See accompanying notes.

 

5


AMETEK, Inc.

Notes to Consolidated Financial Statements

March 31, 2017

(Unaudited)

 

1. Basis of Presentation

The accompanying consolidated financial statements are unaudited. AMETEK, Inc. (the “Company”) believes that all adjustments (which primarily consist of normal recurring accruals) necessary for a fair presentation of the consolidated financial position of the Company at March 31, 2017, and the consolidated results of its operations and its cash flows for the three months ended March 31, 2017 and 2016 have been included. Quarterly results of operations are not necessarily indicative of results for the full year. The accompanying consolidated financial statements should be read in conjunction with the consolidated financial statements and related notes presented in the Company’s Annual Report on Form 10-K for the year ended December 31, 2016 as filed with the Securities and Exchange Commission.

 

2. Recent Accounting Pronouncements

In May 2014, the Financial Accounting Standards Board (“FASB”) issued Accounting Standards Update (“ASU”) No. 2014-09, Revenue from Contracts with Customers (“ASU 2014-09”) and modified the standard thereafter. The objective of ASU 2014-09 is to establish a single comprehensive model for entities to use in accounting for revenue arising from contracts with customers and will supersede most of the existing revenue recognition guidance. The core principle of ASU 2014-09 is that an entity recognizes revenue at the transfer of promised goods or services to customers in an amount that reflects the consideration to which the entity expects to be entitled in exchange for those goods or services. ASU 2014-09 applies to all contracts with customers except those that are within the scope of other topics in the FASB Accounting Standards Codification.

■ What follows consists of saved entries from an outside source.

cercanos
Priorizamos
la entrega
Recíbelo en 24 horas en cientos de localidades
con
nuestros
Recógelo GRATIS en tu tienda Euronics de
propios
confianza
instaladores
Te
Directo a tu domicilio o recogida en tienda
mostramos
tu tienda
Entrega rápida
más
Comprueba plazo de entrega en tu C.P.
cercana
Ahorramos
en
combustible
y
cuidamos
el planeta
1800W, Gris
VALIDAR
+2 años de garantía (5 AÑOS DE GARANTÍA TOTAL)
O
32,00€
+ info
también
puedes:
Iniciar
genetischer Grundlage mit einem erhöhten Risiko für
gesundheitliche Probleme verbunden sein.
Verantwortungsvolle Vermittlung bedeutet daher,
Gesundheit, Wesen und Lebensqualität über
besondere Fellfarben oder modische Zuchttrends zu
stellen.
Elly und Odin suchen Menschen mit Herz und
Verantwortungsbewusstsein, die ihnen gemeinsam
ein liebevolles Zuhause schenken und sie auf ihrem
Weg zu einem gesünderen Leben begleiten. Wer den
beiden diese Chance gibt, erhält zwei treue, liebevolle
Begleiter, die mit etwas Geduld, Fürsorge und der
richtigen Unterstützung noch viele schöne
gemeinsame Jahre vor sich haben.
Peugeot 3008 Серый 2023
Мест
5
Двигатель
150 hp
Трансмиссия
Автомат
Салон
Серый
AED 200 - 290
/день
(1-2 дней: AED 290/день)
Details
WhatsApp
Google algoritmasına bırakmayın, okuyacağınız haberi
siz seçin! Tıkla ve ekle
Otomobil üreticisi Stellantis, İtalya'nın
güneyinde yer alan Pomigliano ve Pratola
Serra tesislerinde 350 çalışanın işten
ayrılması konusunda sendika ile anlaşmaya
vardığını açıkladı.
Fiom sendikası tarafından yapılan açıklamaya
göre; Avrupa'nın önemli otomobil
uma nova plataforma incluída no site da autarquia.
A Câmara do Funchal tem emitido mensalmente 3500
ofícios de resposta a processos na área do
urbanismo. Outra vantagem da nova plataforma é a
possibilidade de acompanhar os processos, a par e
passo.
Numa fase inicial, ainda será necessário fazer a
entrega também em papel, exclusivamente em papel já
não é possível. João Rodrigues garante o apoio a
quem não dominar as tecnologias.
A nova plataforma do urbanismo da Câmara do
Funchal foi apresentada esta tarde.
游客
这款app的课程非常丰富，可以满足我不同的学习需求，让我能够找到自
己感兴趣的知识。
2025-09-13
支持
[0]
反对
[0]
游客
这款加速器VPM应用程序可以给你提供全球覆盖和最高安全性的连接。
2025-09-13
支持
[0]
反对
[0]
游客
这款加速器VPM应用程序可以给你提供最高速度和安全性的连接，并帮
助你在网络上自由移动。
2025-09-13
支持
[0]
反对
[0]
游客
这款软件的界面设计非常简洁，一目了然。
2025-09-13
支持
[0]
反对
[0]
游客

ASU 2014-09 is effective for interim and annual reporting periods beginning after December 15, 2017 and may be early adopted for interim and annual reporting periods beginning after December 15, 2016. The Company will adopt ASU 2014-09 as of January 1, 2018. The guidance permits adoption by retrospectively applying the guidance to each prior reporting period presented (full retrospective method) or prospectively applying the guidance and providing additional disclosures comparing results to previous guidance, with the cumulative effect of initially applying the guidance recognized in beginning retained earnings at the date of initial application (modified retrospective method). The Company expects to determine its method of adoption by the end of the second quarter of 2017.

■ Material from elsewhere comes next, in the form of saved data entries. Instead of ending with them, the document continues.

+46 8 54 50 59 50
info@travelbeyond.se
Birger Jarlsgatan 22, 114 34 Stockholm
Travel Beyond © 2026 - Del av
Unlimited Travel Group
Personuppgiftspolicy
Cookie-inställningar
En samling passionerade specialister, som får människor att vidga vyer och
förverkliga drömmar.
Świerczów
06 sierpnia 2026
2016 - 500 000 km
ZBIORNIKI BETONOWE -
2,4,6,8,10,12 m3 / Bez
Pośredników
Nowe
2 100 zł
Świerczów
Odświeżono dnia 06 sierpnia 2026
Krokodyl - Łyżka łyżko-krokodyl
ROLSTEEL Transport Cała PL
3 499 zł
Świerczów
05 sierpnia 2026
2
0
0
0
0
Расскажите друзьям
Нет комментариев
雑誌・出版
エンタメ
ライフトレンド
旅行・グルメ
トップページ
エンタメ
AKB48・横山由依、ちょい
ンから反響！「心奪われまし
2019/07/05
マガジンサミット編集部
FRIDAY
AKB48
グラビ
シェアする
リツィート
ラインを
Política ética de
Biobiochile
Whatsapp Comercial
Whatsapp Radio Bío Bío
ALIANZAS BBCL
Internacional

The Company is currently evaluating the impact of the potential changes identified by its initial assessment work. The standard is expected to impact the Company’s revenue recognition processes, primarily in the areas of the allocation of contract revenues (such as installations, training and warranty services) and the timing of when certain revenues should be recognized (“over-time” or at a “point-in-time”). The Company is continuing to determine the impact ASU 2014-09 may have on its consolidated results of operations, financial position, cash flows and financial statement disclosures.

In July 2015, the FASB issued ASU No. 2015-11, Simplifying the Measurement of Inventory (“ASU 2015-11”), which applies to inventory that is measured using first-in, first-out (“FIFO”) or average cost. As prescribed in this update, an entity should measure inventory that is within scope at the lower of cost and net realizable value, which is the estimated selling prices in the ordinary course of business, less reasonably predictable costs of completion, disposal and transportation. Subsequent measurement is unchanged for inventory that is measured using last-in, first-out (“LIFO”). The Company prospectively adopted ASU 2015-11 effective January 1, 2017 and the adoption did not have a significant impact on the Company’s consolidated results of operations, financial position or cash flows.

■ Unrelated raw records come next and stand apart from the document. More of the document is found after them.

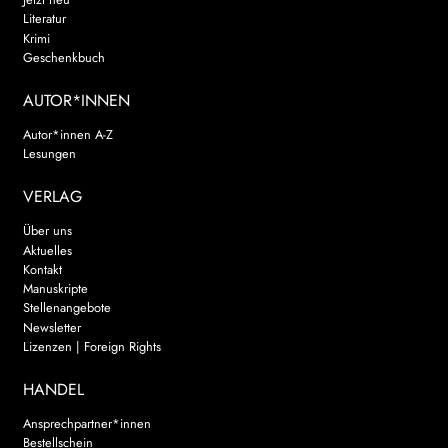
Literatur
Krimi
Geschenkbuch
AUTOR*INNEN
Autor*innen A-Z
Lesungen
VERLAG
Über uns
Aktuelles
Kontakt
Manuskripte
Stellenangebote
Newsletter
Lizenzen | Foreign Rights
HANDEL
Ansprechpartner*innen
Bestellschein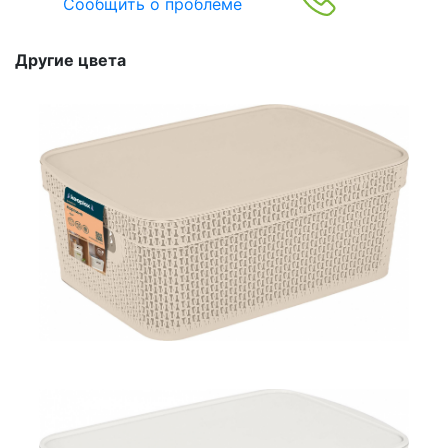
Сообщить о проблеме
Другие цвета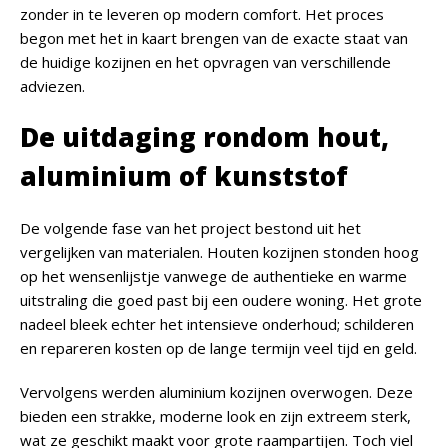
zonder in te leveren op modern comfort. Het proces
begon met het in kaart brengen van de exacte staat van
de huidige kozijnen en het opvragen van verschillende
adviezen.
De uitdaging rondom hout,
aluminium of kunststof
De volgende fase van het project bestond uit het
vergelijken van materialen. Houten kozijnen stonden hoog
op het wensenlijstje vanwege de authentieke en warme
uitstraling die goed past bij een oudere woning. Het grote
nadeel bleek echter het intensieve onderhoud; schilderen
en repareren kosten op de lange termijn veel tijd en geld.
Vervolgens werden aluminium kozijnen overwogen. Deze
bieden een strakke, moderne look en zijn extreem sterk,
wat ze geschikt maakt voor grote raampartijen. Toch viel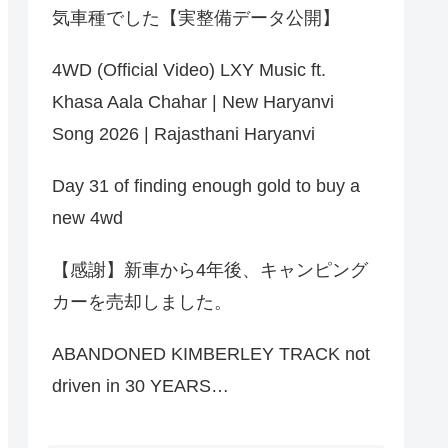
気車種でした【実整備データ公開】
4WD (Official Video) LXY Music ft.
Khasa Aala Chahar | New Haryanvi
Song 2026 | Rajasthani Haryanvi
Day 31 of finding enough gold to buy a
new 4wd
【感謝】新車から4年後、キャンピング
カーを売却しました。
ABANDONED KIMBERLEY TRACK not
driven in 30 YEARS…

In November 2015, the FASB issued ASU No. 2015-17, Balance Sheet Classification of Deferred Taxes (“ASU 2015-17”). ASU 2015-17 simplifies the presentation of deferred taxes by requiring deferred tax assets and liabilities be classified as noncurrent on the consolidated balance sheet. The Company prospectively adopted ASU 2015-17 effective January 1, 2017 and the adoption did not have a significant impact on the Company’s consolidated results of operations, financial position or cash flows. The December 31, 2016 consolidated balance sheet was not adjusted for the adoption of ASU 2015-17.

 

6


AMETEK, Inc.

Notes to Consolidated Financial Statements

March 31, 2017

(Unaudited)

 

In February 2016, the FASB issued ASU No. 2016-02, Leases (“ASU 2016-02”). The new standard establishes a right-of-use model that requires a lessee to record a right-of-use asset and a lease liability on the balance sheet for all leases with terms longer than twelve months. Leases will be classified as either finance or operating, with classification affecting the pattern of expense recognition in the income statement. ASU 2016-02 is effective for interim and annual reporting periods beginning after December 15, 2018. ASU 2016-02 is to be adopted using a modified retrospective approach and early adoption is permitted. The Company has not determined the impact ASU 2016-02 may have on the Company’s consolidated results of operations, financial position, cash flows and financial statement disclosures.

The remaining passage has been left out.